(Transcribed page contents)
----------------------------------------
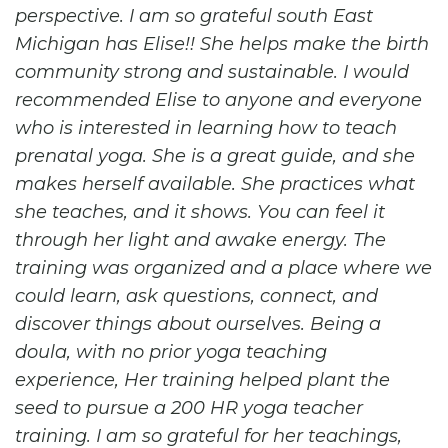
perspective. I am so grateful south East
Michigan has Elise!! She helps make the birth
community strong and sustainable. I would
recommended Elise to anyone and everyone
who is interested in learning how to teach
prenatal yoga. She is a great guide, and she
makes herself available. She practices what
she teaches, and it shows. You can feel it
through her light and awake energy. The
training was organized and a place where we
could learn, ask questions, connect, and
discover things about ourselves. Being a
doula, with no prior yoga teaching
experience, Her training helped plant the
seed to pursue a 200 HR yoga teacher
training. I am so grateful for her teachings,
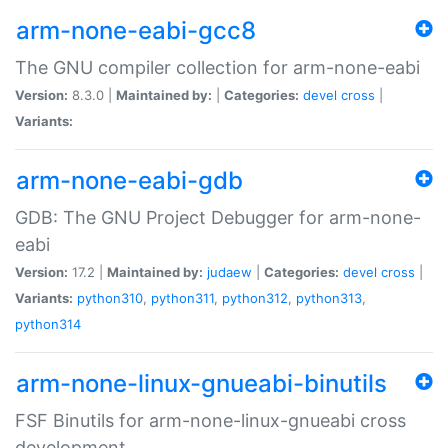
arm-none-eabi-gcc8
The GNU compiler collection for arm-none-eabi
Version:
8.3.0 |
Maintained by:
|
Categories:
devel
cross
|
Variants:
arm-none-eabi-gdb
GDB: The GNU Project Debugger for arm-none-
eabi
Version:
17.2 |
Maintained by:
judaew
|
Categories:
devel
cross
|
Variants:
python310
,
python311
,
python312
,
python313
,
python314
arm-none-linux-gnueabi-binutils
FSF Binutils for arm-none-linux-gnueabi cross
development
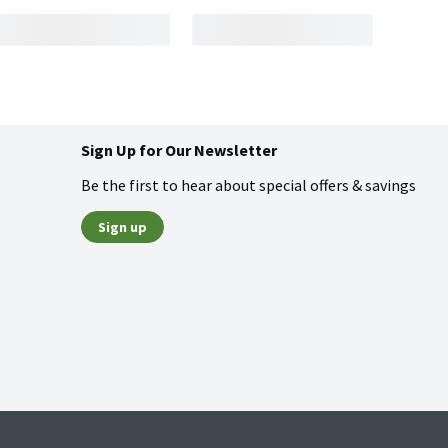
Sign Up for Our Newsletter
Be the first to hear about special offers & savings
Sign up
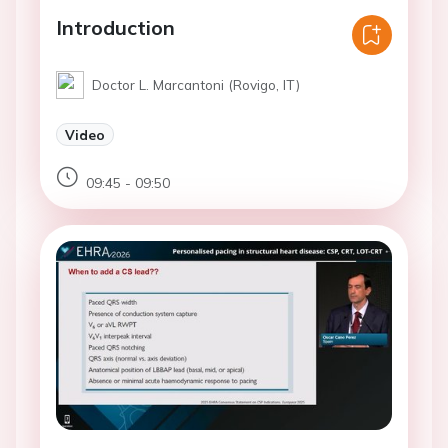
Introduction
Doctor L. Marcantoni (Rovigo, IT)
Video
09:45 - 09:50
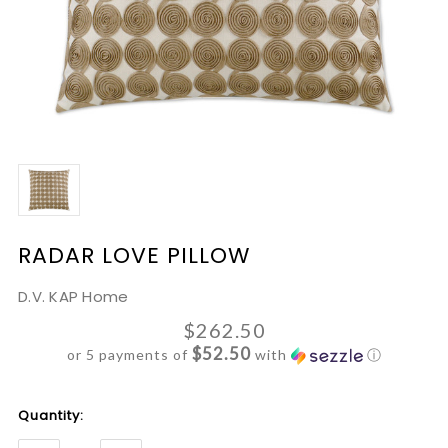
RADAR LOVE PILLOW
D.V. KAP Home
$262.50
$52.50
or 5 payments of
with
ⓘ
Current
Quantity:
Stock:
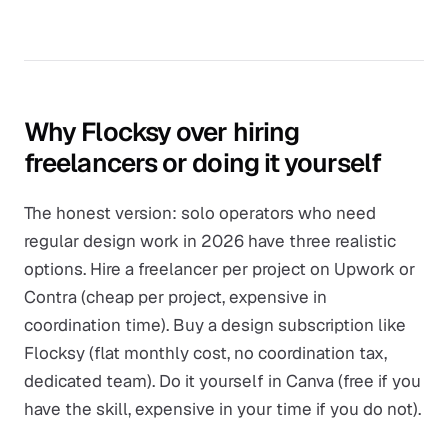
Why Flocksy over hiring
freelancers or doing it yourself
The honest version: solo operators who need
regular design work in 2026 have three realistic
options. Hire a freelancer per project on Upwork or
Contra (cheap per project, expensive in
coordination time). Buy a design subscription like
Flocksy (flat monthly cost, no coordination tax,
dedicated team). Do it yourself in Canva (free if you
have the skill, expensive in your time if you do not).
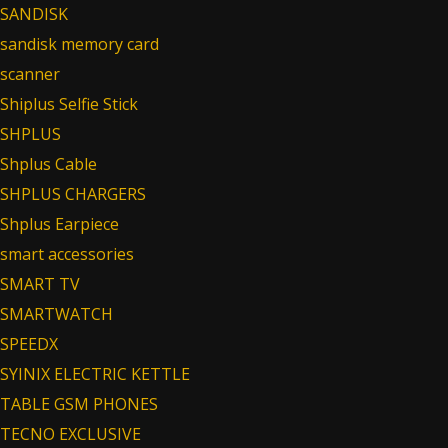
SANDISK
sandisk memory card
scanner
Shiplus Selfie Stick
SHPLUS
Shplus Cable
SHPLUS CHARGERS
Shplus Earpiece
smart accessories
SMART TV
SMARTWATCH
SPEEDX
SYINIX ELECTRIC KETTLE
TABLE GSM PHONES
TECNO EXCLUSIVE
----------------------------------------
• PROMPT: Your answer should be the lines from the opening of the records through the line with "training was organized and a place where we", both ends retyped exactly and pictures left out.

• WRITTEN SOLUTION:
perspective. I am so grateful south East
Michigan has Elise!! She helps make the birth
community strong and sustainable. I would
recommended Elise to anyone and everyone
who is interested in learning how to teach
prenatal yoga. She is a great guide, and she
makes herself available. She practices what
she teaches, and it shows. You can feel it
through her light and awake energy. The
training was organized and a place where we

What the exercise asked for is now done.